Problem details:
Below are the records. Restate word for word every line from the one that contains "[Toggle sidebar navigation] (320, 87)" through the final line, both included.
*** Supplied data ***
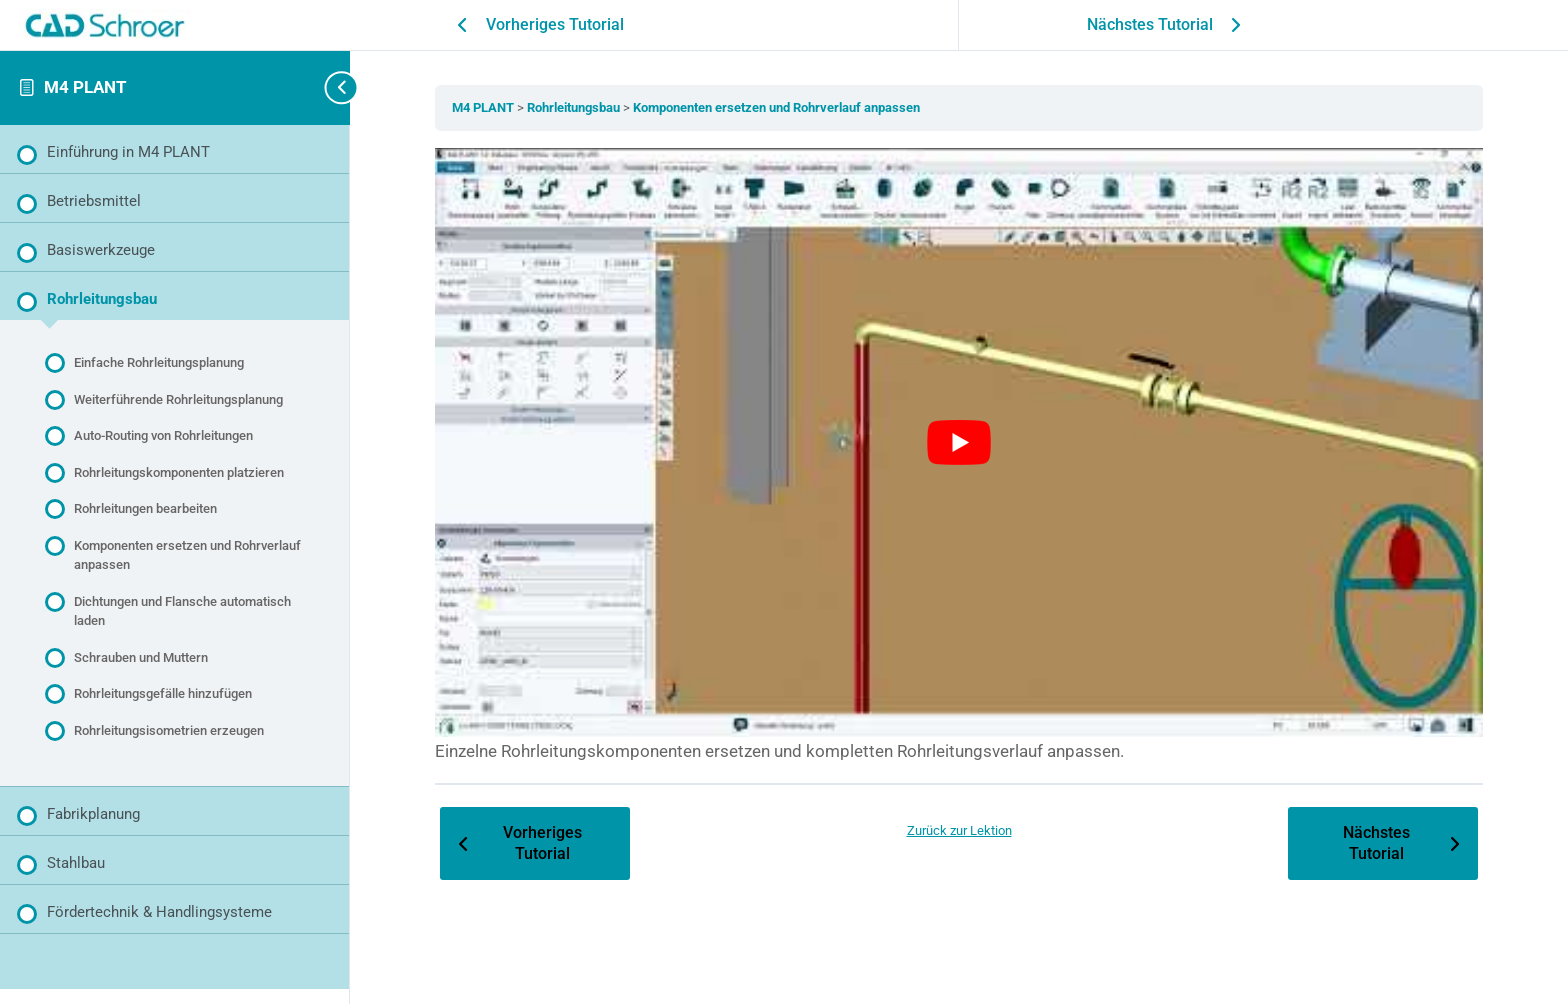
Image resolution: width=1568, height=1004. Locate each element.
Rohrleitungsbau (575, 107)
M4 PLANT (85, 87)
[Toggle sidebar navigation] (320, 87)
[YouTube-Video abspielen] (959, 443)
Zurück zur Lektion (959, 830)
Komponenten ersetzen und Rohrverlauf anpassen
*** End of Supplied data ***
Problem solution:
[Toggle sidebar navigation] (320, 87)
[YouTube-Video abspielen] (959, 443)
Zurück zur Lektion (959, 830)
Komponenten ersetzen und Rohrverlauf anpassen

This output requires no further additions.